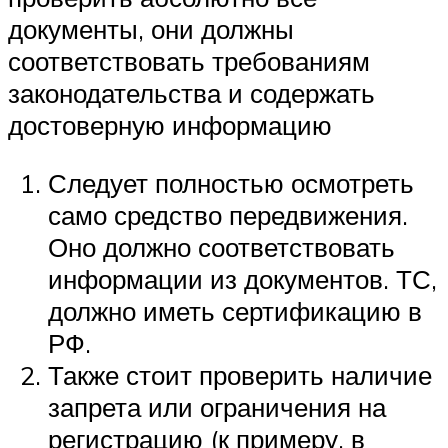
документы, они должны
соответствовать требованиям
законодательства и содержать
достоверную информацию
Следует полностью осмотреть
само средство передвижения.
Оно должно соответствовать
информации из документов. ТС,
должно иметь сертификацию в
РФ.
Также стоит проверить наличие
запрета или ограничения на
регистрацию (к примеру, в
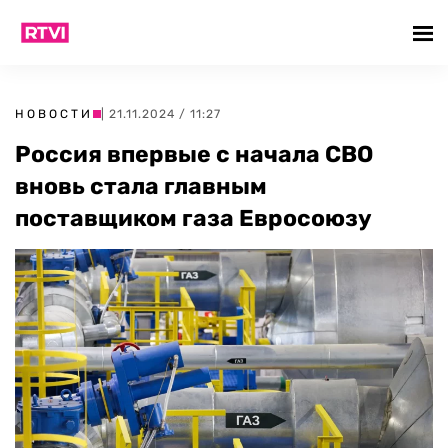
НОВОСТИ
| 21.11.2024 / 11:27
Россия впервые с начала СВО
вновь стала главным
поставщиком газа Евросоюзу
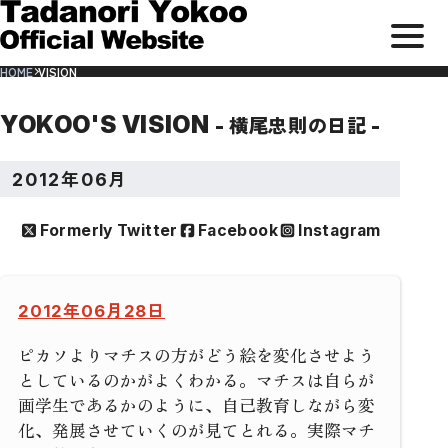
メ
サ
本
ニ
イ
文
HOME
VISION
ト
ま
ュ
内
で
メ
ス
ー
ニ
キ
ュ
ッ
を
ー
プ
YOKOO'S VISION
- 横尾忠則の日記 -
開
閉
す
2012年06月
る
Formerly Twitter
Facebook
Instagram
2012年06月28日
ピカソよりマチスの方がどう絵を変化させよう
としているのかがよくわかる。マチスは自らが
画学生であるかのように、自己教育しながら変
化、発展させていくのが見てとれる。実際マチ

_ _ _ _

Directions: Whenever a line above has the word "соответствовать" in it, copy that line.

Result for this exercise:
соответствовать требованиям
Оно должно соответствовать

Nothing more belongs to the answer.